An dieser Stelle werden wohl einige Leser dieses Artikels verärgert ihr Church Checker Abo gelöscht und den Browser geschlossen haben, so dass ich nun noch auf die lückenhaften Erzählungen im Kindergottesdienst eingehen kann. So wurde uns immer ein freudig mit seiner Matte umhergehender Geheilter vom Teich Bethesda vermittelt. Laut Text in Johannes 5 hatte er jedoch eine Menge Ausreden, um gar nicht geheilt zu werden und letztlich trat er noch als miese Petze auf, weil Jesus ihm eine Persönlichkeitsoptimierung anriet (Verse 14-16). Bevor ich mit etwa zwanzig Jahren das erste Mal selbst die Bibel gelesen hatte, wunderte ich mich immer, woher meine Eltern Dinge wissen, über die nie gepredigt wird. OK, von Dina in Sichem (Genesis 34) und den stammesgeschichtlichen Folgen erzählten sie mir auch nichts, aber das sind so Texte, die gerne verschwiegen werden. Wie auch Matthäus 23, Hesekiel 8-11 oder Apostelgeschichte 15.
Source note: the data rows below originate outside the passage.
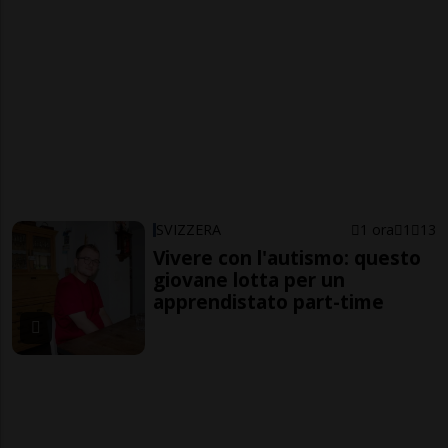
SVIZZERA
1 ora
1
13
Vivere con l'autismo: questo
giovane lotta per un
apprendistato part-time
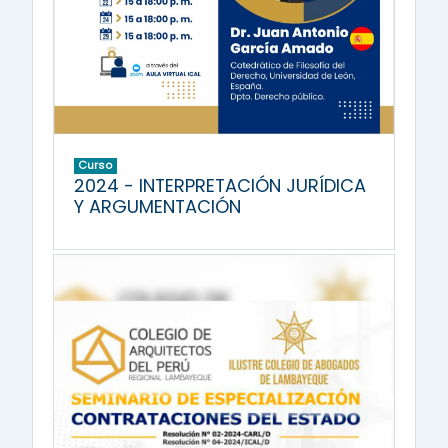
Curso
2024 - INTERPRETACIÓN JURÍDICA
Y ARGUMENTACIÓN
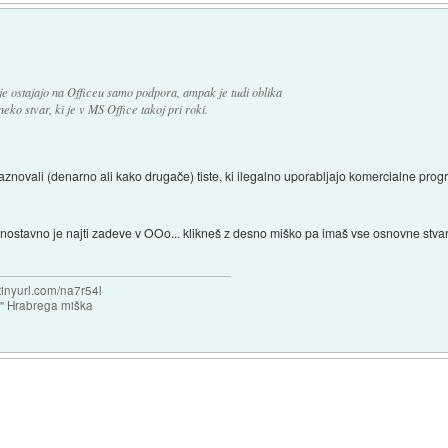
udje ostajajo na Officeu samo podpora, ampak je tudi oblika
ko stvar, ki je v MS Office takoj pri roki.
kaznovali (denarno ali kako drugače) tiste, ki ilegalno uporabljajo komercialne progr
ostavno je najti zadeve v OOo... klikneš z desno miško pa imaš vse osnovne stvari t
/tinyurl.com/na7r54l
e" Hrabrega miška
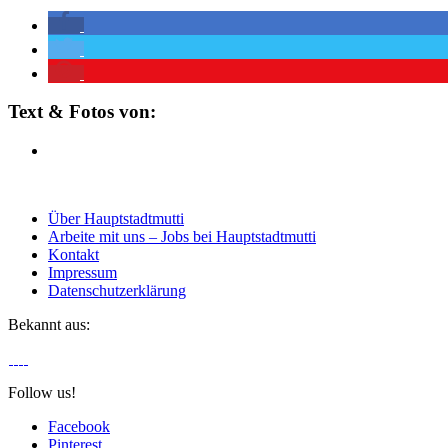
Text & Fotos von:
Über Hauptstadtmutti
Arbeite mit uns – Jobs bei Hauptstadtmutti
Kontakt
Impressum
Datenschutzerklärung
Bekannt aus:
Follow us!
Facebook
Pinterest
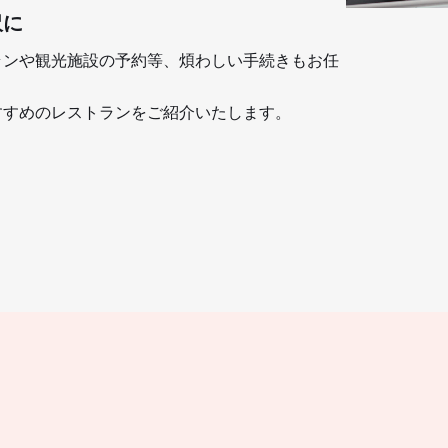
沢に
ランや観光施設の予約等、煩わしい手続きもお任
すすめのレストランをご紹介いたします。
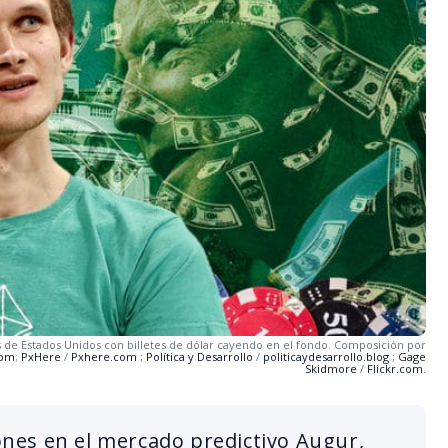
s de Estados Unidos con billetes de dólar cayendo en el fondo. Composición por
com
;
PxHere
/
Pxhere.com
;
Política y Desarrollo
/
politicaydesarrollo.blog
;
Gage
Skidmore
/
Flickr.com
.
iones en el mercado predictivo Augur,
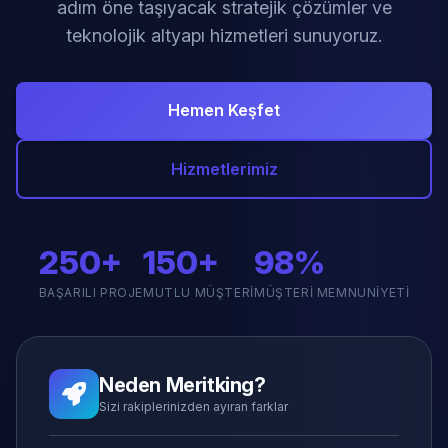
adım öne taşıyacak stratejik çözümler ve
teknolojik altyapı hizmetleri sunuyoruz.
Hemen Keşfet
Hizmetlerimiz
250+
150+
98%
BAŞARILI PROJE
MUTLU MÜŞTERI
MÜŞTERI MEMNUNIYETI
Neden Meritking?
Sizi rakiplerinizden ayıran farklar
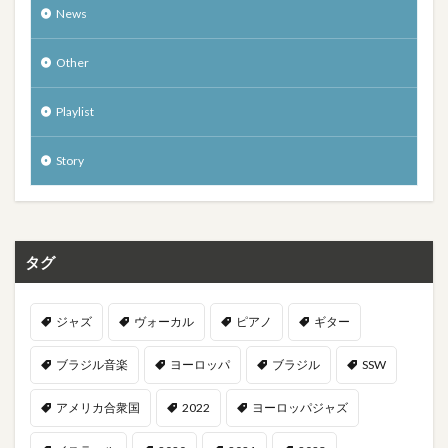
News
Other
Playlist
Story
タグ
ジャズ
ヴォーカル
ピアノ
ギター
ブラジル音楽
ヨーロッパ
ブラジル
SSW
アメリカ合衆国
2022
ヨーロッパジャズ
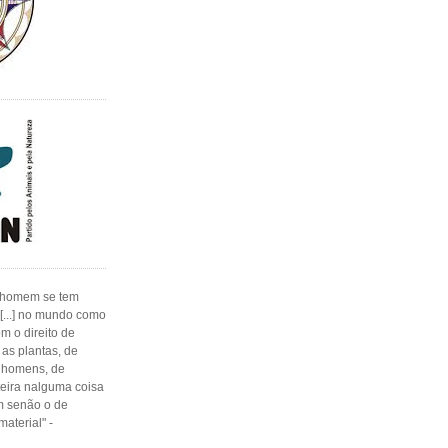
 o homem se tem
[...] no mundo como
m o direito de
 as plantas, de
s homens, de
nteira nalguma coisa
m senão o de
material" -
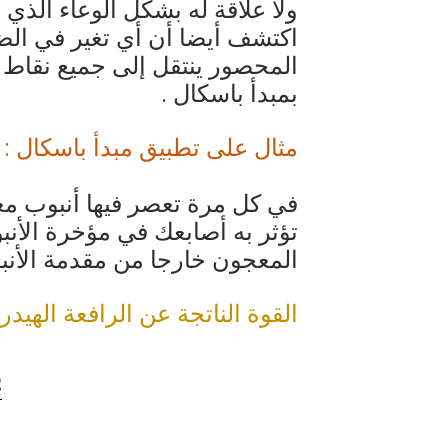
ولا علاقة له بشكل الوعاء الذي ي
اكتشف أيضا أن أي تغير في الض
المحصور ينتقل إلى جميع نقاط ا
بمبدأ باسكال .
مثال على تطبيق مبدأ باسكال :
في كل مرة تعصر فيها أنبوب مع
تؤثر به أصابعك في مؤخرة الأنب
المعجون خارجا من مقدمة الأنب
القوة الناتجة عن الرافعة الهيدرو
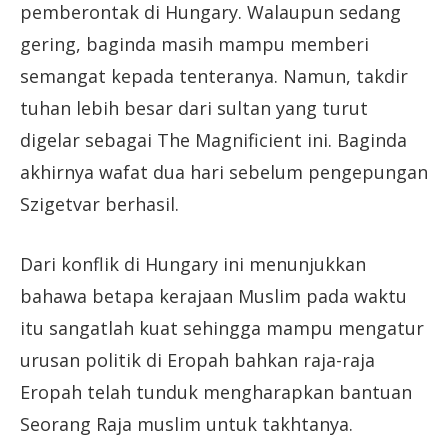
pemberontak di Hungary. Walaupun sedang
gering, baginda masih mampu memberi
semangat kepada tenteranya. Namun, takdir
tuhan lebih besar dari sultan yang turut
digelar sebagai The Magnificient ini. Baginda
akhirnya wafat dua hari sebelum pengepungan
Szigetvar berhasil.
Dari konflik di Hungary ini menunjukkan
bahawa betapa kerajaan Muslim pada waktu
itu sangatlah kuat sehingga mampu mengatur
urusan politik di Eropah bahkan raja-raja
Eropah telah tunduk mengharapkan bantuan
Seorang Raja muslim untuk takhtanya.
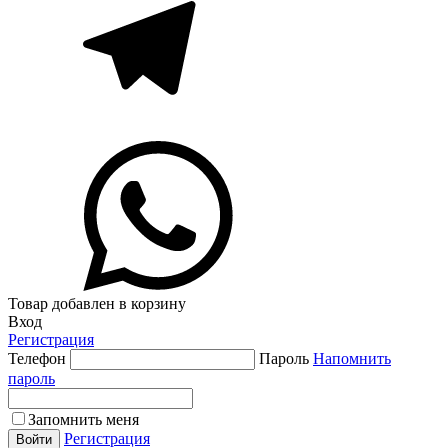
Товар добавлен в корзину
Вход
Регистрация
Телефон
Пароль
Напомнить
пароль
Запомнить меня
Регистрация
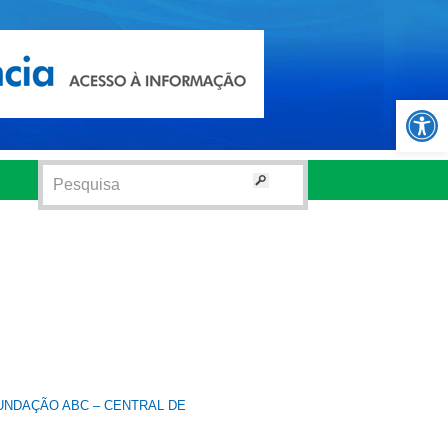
Abrir 
UNDAÇÃO ABC – CENTRAL DE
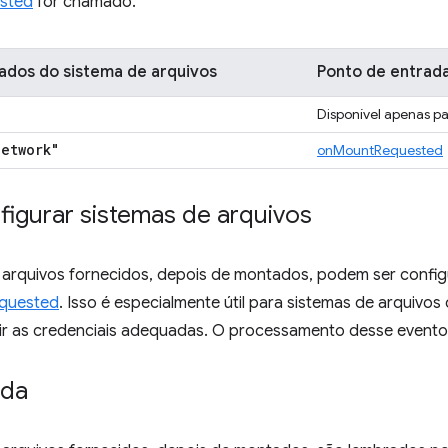
sted
for chamado.
ados do sistema de arquivos
Ponto de entrad
Disponível apenas p
network"
onMountRequested
igurar sistemas de arquivos
 arquivos fornecidos, depois de montados, podem ser confi
quested
. Isso é especialmente útil para sistemas de arquiv
nir as credenciais adequadas. O processamento desse evento 
ida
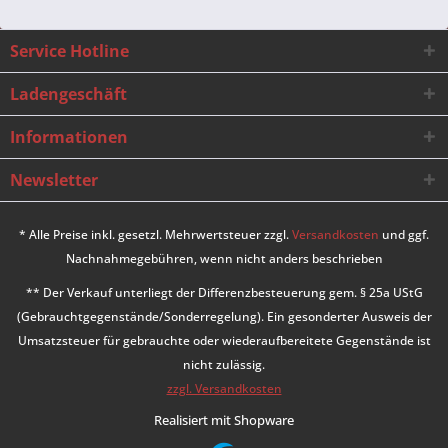
Service Hotline
Ladengeschäft
Informationen
Newsletter
* Alle Preise inkl. gesetzl. Mehrwertsteuer zzgl.
Versandkosten
und ggf.
Nachnahmegebühren, wenn nicht anders beschrieben
** Der Verkauf unterliegt der Differenzbesteuerung gem. § 25a UStG
(Gebrauchtgegenstände/Sonderregelung). Ein gesonderter Ausweis der
Umsatzsteuer für gebrauchte oder wiederaufbereitete Gegenstände ist
nicht zulässig.
zzgl. Versandkosten
Realisiert mit Shopware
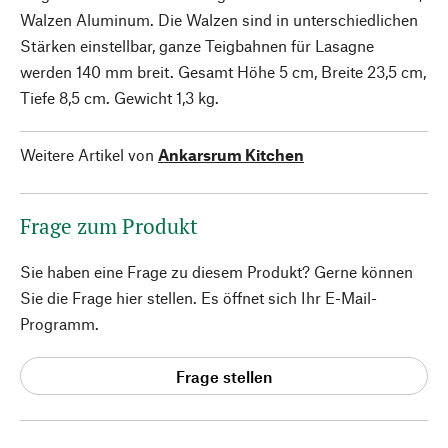
Walzen Aluminum. Die Walzen sind in unterschiedlichen
Stärken einstellbar, ganze Teigbahnen für Lasagne
werden 140 mm breit. Gesamt Höhe 5 cm, Breite 23,5 cm,
Tiefe 8,5 cm. Gewicht 1,3 kg.
Weitere Artikel von
Ankarsrum Kitchen
Frage zum Produkt
Sie haben eine Frage zu diesem Produkt? Gerne können
Sie die Frage hier stellen. Es öffnet sich Ihr E-Mail-
Programm.
Frage stellen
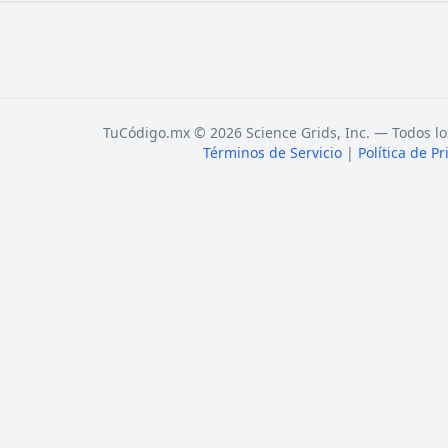
TuCódigo.mx © 2026 Science Grids, Inc. — Todos lo
Términos de Servicio
|
Política de P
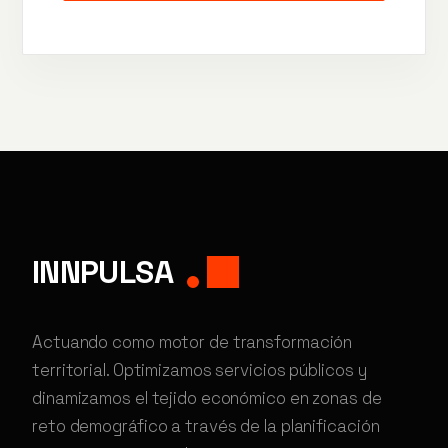
INNPULSA
Actuando como motor de transformación
territorial. Optimizamos servicios públicos y
dinamizamos el tejido económico en zonas de
reto demográfico a través de la planificación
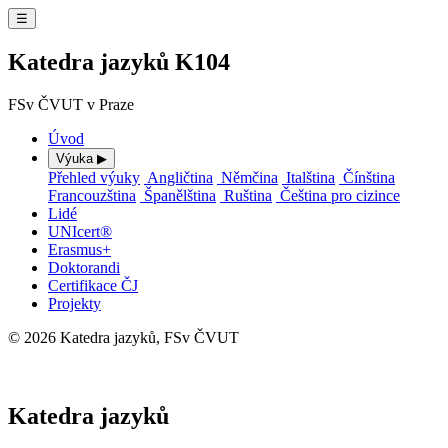
☰
Katedra jazyků K104
FSv ČVUT v Praze
Úvod
Výuka
▶
Přehled výuky
Angličtina
Němčina
Italština
Čínština
Francouzština
Španělština
Ruština
Čeština pro cizince
Lidé
UNIcert®
Erasmus+
Doktorandi
Certifikace ČJ
Projekty
© 2026 Katedra jazyků, FSv ČVUT
⚙ Administrace
Katedra jazyků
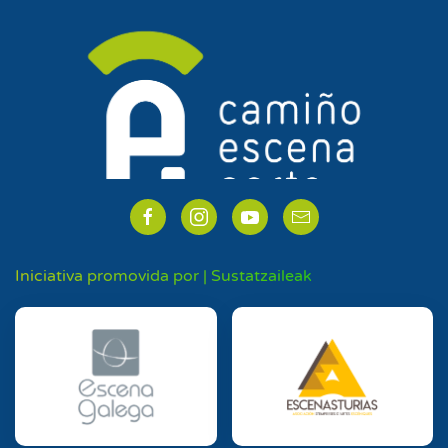
Iniciativa promovida por | Sustatzaileak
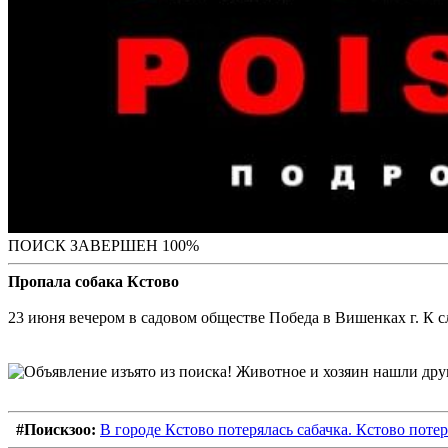
ПОИСК ЗАВЕРШЕН 100%
Пропала собака Кстово
23 июня вечером в садовом обществе Победа в Вишенках г. К с
#Поискзоо:
В городе Кстово потерялась сабачка. Кстово поте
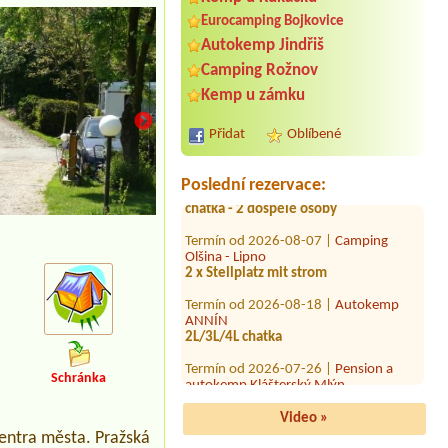
Eurocamping Bojkovice
Autokemp Jindřiš
Camping Rožnov
Termín od 2026-08-18 |
Kemp
SLUNCE Žandov
Kemp u zámku
1x place for a family tent with
electricity , 2 persons + 2 children
Přidat
Oblíbené
Termín od 2026-07-25 |
Camping
Mlýn Boskovice
chatka - 2 dospělé osoby
Poslední rezervace:
Termín od 2026-08-07 |
Camping
Olšina - Lipno
2 x Stellplatz mit strom
Termín od 2026-08-18 |
Autokemp
ANNÍN
2L/3L/4L chatka
Termín od 2026-07-26 |
Pension a
autokemp Klášterský Mlýn
Schránka
Termín od 2026-07-24 |
Autokemp
Kristýna Jiránek
Video »
1 x Stellplatz mit elektr. Anschluss 2
entra města. Pražská
PersonenBungalow 2 Personen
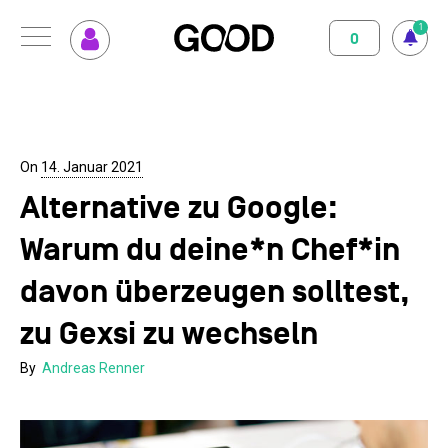
1
0
Menu
So funktioniert GOOD
Klimapositiv
Nutzungsbedingungen
Datenschutz
Impressum
Abo abschliessen
Magazin
On
14. Januar 2021
Alternative zu Google:
GOOD einrichten
Unterstützte Projekte
Warum du deine*n Chef*in
Spenden
davon überzeugen solltest,
Kontakt
zu Gexsi zu wechseln
By
Andreas Renner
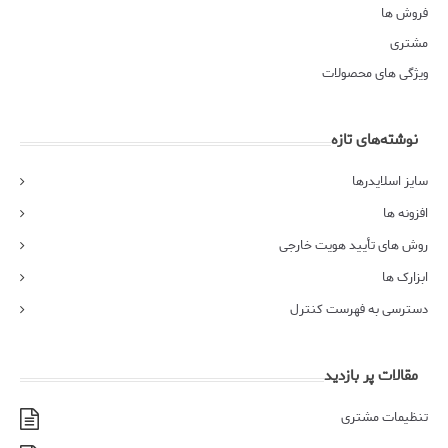
فروش ها
مشتری
ویژگی های محصولات
نوشته‌های تازه
سایز اسلایدرها
افزونه ها
روش های تأیید هویت خارجی
ابزارک ها
دسترسی به فهرست کنترل
مقالات پر بازدید
تنظیمات مشتری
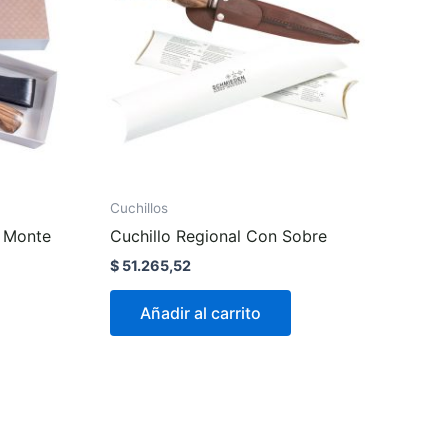
Cuchillos
a Monte
Cuchillo Regional Con Sobre
$
51.265,52
Añadir al carrito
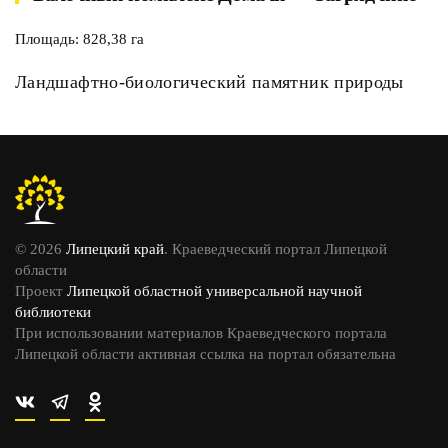
Площадь: 828,38 га
Ландшафтно-биологический памятник природы
© 2026
Липецкий край
. Краеведческий портал Липецкой
области
Проект
Липецкой областной универсальной научной
библиотеки
При использовании материалов Краеведческого портала
Липецкой области активная ссылка на портал обязательна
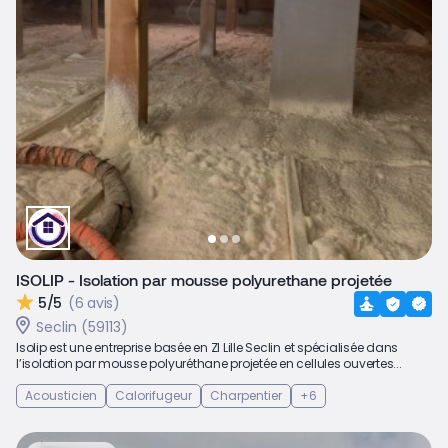
ISOLIP - Isolation par mousse polyurethane projetée
5/5
(6 avis)
Seclin (59113)
Isolip est une entreprise basée en ZI Lille Seclin et spécialisée dans
l’isolation par mousse polyuréthane projetée en cellules ouvertes...
Acousticien
Calorifugeur
Charpentier
+6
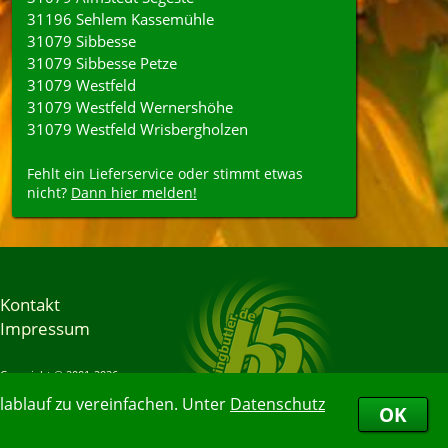
31196 Sehlem Kassemühle
31079 Sibbesse
31079 Sibbesse Petze
31079 Westfeld
31079 Westfeld Wernershöhe
31079 Westfeld Wrisbergholzen
Fehlt ein Lieferservice oder stimmt etwas
nicht?
Dann hier melden!
Kontakt
Impressum
Copyright © 2001-2026
Bringbutler® GmbH
ablauf zu vereinfachen. Unter
Datenschutz
08.08.2026 03:03:24
OK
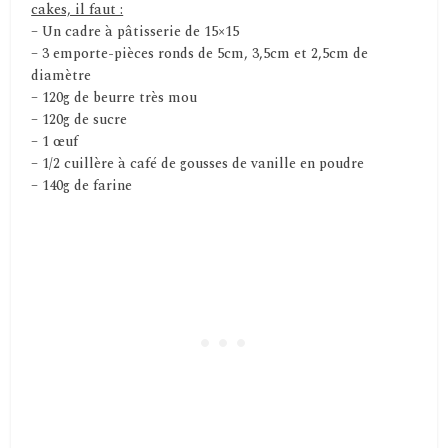
cakes, il faut :
– Un cadre à pâtisserie de 15×15
– 3 emporte-pièces ronds de 5cm, 3,5cm et 2,5cm de
diamètre
– 120g de beurre très mou
– 120g de sucre
– 1 œuf
– 1/2 cuillère à café de gousses de vanille en poudre
– 140g de farine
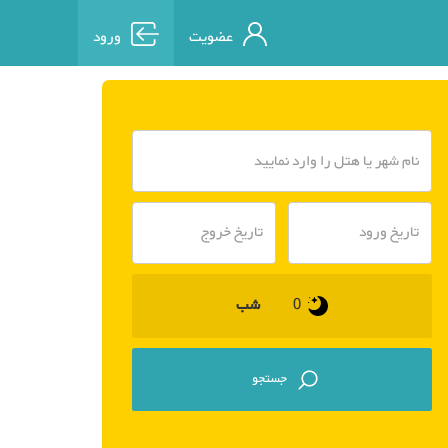
عضویت
ورود
شب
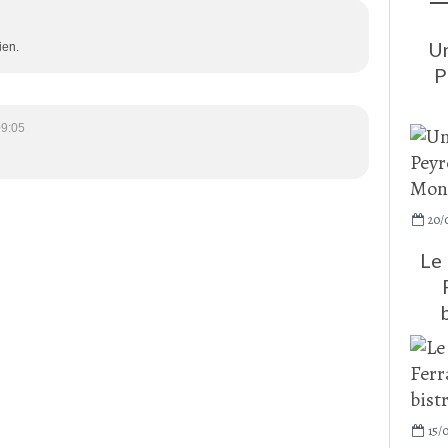
Un
ien.
P
09:05
20/
Le 
15/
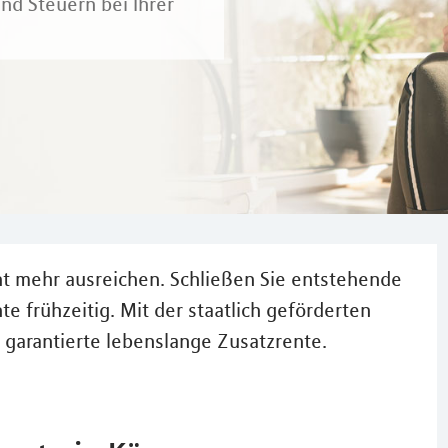
nd Steuern bei Ihrer
cht mehr ausreichen. Schließen Sie entstehende
e frühzeitig. Mit der staatlich geförderten
 garantierte lebenslange Zusatzrente.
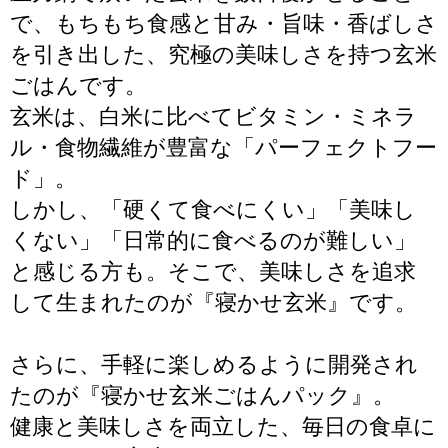
で、もちもち食感と甘み・旨味・香ばしさ
を引き出した、究極の美味しさを持つ玄米
ごはんです。
玄米は、白米に比べてビタミン・ミネラ
ル・食物繊維が豊富な「パーフェクトフー
ド」。
しかし、「硬くて食べにくい」「美味し
くない」「日常的に食べるのが難しい」
と感じる方も。そこで、美味しさを追求
して生まれたのが『寝かせ玄米』です。
さらに、手軽に楽しめるように開発され
たのが『寝かせ玄米ごはんパック』。
健康と美味しさを両立した、毎日の食卓に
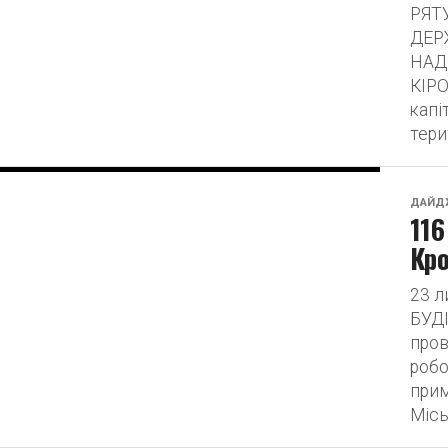
РЯТ
ДЕР
НАД
КІРО
капі
терит
ДАЙД
116
Кр
23 
БУД
пров
робо
прим
Місь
Besondere Zusammenhänge lassen sich auch entdecken, wenn man die Texte über den fett gedruckten Sinnabschnitt oder die Kapitelgrenze hinweg liest. Bei Lukas 4,38 bis 5,11 könnte man sich die Frage stellen, was Petrus gerade gemacht hatte, als Jesus am Wirken war (Lukas 4,40-41)?
Während ich mich zwecks Textkorrektur bei der Volxbibel-Wiki angemeldet hatte und anhand der Einträge meine Lesegeschwindigkeit evaluieren konnte, entdeckte ich in der Elberfelder nur einen Schreibfehler in Habakuk 3 Vers 13, wo auf dem Innenknick der Seite 1438 ein scharfes "S" fehlte.
Insgesamt hatte das Durchlesen der Elberfelder siebeneinhalb Monate in Anspruch genommen. Erfahrungsgemäß kann man also die gesamte Bibel - egal in welcher Sprache oder Übersetzung - innerhalb von sechs bis zwölf Monaten durchlesen und das Neue Testament in ein bis drei Monaten.
Und welche Bibelausgabe lese ich jetzt?